I’m a News-Journal subscriber. Some times, many times, in fact, I’ve asked myself why.  But there’s a brilliant piece, the kickoff piece of reporting, by Xerxes Wilson, in today’s paper about the inequities of how property taxes are assessed in Delaware. It’s subscriber-only, and worth getting a subscription for. A brief excerpt may whet your appetite:

It is a systemic issue stemming from the fact that Delaware’s three counties haven’t updated the property values used for taxing purposes in some four decades. 

It has led to a situation where some residents – often those with the most valuable homes – are taxed pennies on every dollar of their home’s actual worth, while others pay taxes based on closer to the full value of their property. 

It produces head-scratching comparisons like this throughout Delaware: From the oceanfront beach mansions to the rural expanses of Sussex County and from northern New Castle County’s Chateau Country down to blighted streets in Wilmington.

These disparities exist among new and old homes, from town to town, neighborhood to neighborhood and in some cases block to block. 

Critics say it has created a taxing system that gifts a hidden tax break to the wealthy, a break paid for by the relatively property poor. If you believe one’s tax bill should rise parallel with their property wealth, it is an unfair situation. 

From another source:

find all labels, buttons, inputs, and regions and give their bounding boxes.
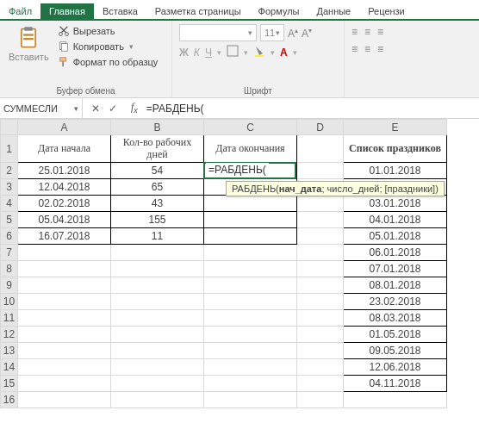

The problem is there hasn’t been a comprehensive update of those property valuations in 45 years in Sussex County, 36 years in New Castle County and 33 years for Kent County. Some cities have updated, but county governments and local school districts, which take in the most property taxes, use the outdated figures.

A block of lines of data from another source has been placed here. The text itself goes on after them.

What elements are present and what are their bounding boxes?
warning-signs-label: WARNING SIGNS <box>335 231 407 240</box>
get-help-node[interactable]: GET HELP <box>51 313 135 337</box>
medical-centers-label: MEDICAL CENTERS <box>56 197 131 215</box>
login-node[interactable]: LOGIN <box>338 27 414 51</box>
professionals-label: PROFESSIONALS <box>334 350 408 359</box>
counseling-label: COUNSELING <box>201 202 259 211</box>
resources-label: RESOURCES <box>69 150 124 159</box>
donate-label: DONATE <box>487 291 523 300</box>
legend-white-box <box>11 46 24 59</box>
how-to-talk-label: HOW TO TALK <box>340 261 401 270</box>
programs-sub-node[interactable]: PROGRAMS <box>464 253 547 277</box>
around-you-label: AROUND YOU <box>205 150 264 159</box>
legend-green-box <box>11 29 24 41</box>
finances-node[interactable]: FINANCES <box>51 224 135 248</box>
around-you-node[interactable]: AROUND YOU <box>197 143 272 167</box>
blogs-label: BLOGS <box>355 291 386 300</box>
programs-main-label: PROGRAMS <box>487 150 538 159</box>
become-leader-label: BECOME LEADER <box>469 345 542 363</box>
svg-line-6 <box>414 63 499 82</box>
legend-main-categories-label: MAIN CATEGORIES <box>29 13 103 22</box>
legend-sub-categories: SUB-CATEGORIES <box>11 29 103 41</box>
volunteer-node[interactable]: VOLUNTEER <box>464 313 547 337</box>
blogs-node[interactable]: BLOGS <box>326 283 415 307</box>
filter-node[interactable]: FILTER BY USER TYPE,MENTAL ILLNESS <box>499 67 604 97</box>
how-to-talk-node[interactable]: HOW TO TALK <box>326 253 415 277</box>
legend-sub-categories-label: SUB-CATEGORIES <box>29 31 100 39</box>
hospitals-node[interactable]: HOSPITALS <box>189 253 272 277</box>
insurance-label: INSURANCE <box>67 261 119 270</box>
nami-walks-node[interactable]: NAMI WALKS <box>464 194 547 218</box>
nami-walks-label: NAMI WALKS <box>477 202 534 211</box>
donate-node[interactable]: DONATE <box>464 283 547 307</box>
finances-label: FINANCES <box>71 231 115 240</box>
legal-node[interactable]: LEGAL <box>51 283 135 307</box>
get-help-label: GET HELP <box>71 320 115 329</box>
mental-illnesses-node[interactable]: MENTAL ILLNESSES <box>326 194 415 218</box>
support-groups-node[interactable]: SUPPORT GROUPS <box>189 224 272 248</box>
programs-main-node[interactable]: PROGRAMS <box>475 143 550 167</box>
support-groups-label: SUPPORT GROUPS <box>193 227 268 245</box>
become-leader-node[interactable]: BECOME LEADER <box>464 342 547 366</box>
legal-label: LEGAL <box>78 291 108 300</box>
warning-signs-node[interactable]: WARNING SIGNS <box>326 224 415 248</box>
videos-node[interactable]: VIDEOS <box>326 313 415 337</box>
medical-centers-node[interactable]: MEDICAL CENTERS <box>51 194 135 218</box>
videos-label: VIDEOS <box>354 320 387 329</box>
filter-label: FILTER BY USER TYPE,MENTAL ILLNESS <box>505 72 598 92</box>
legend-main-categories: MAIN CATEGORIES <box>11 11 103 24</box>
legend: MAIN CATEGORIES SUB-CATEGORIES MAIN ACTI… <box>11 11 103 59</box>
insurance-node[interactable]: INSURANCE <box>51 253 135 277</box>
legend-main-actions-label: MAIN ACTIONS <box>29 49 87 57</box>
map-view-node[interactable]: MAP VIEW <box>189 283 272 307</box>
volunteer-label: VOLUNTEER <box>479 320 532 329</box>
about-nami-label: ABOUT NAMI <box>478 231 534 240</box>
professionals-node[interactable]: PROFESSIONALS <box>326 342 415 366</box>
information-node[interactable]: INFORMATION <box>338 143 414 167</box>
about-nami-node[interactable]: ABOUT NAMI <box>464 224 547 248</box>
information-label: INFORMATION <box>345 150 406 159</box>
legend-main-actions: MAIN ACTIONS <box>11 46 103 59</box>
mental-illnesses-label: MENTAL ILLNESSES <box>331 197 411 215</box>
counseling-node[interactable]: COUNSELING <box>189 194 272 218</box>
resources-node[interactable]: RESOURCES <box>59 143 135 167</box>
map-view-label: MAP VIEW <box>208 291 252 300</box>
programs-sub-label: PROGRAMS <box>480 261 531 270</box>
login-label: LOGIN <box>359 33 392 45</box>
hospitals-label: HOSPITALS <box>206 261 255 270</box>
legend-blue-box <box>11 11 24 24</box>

Some of the situations cited in this initial article will make your blood boil. Buy a paper, or get a subscription.

CNN Debate Moderators Used Conservative Talking Points To Frame Debate. I think they were cowed by Trump. You can’t spell ‘coward’ w/o c-o-w. Grow a pair. Of anything.

Nixon And Reagan: Racist Forerunners To Trump.  The tapes don’t lie.

Bipartisanship West Virginia-Style: State leaders are pushing for a federal subsidy to build a hyuuge ‘mammoth underground storage facility — big enough to hold the U.S. Capitol complex, or 10 million barrels of the liquid byproducts used in plastics manufacturing’. They’ve been paid off handsomely by the industry. Uh, guess they won’t be banning plastic bags any time soon.

Rural Hospitals Shutting Down In States That Didn’t Accept Obamacare.  I’m sorry, but these fucking mouthbreathers who voted for Trump and their local RWNJ’s who hate anything with ‘Obama’ in it have nobody to blame but themselves. Why should I feel sorry for them?

What do you want to talk about?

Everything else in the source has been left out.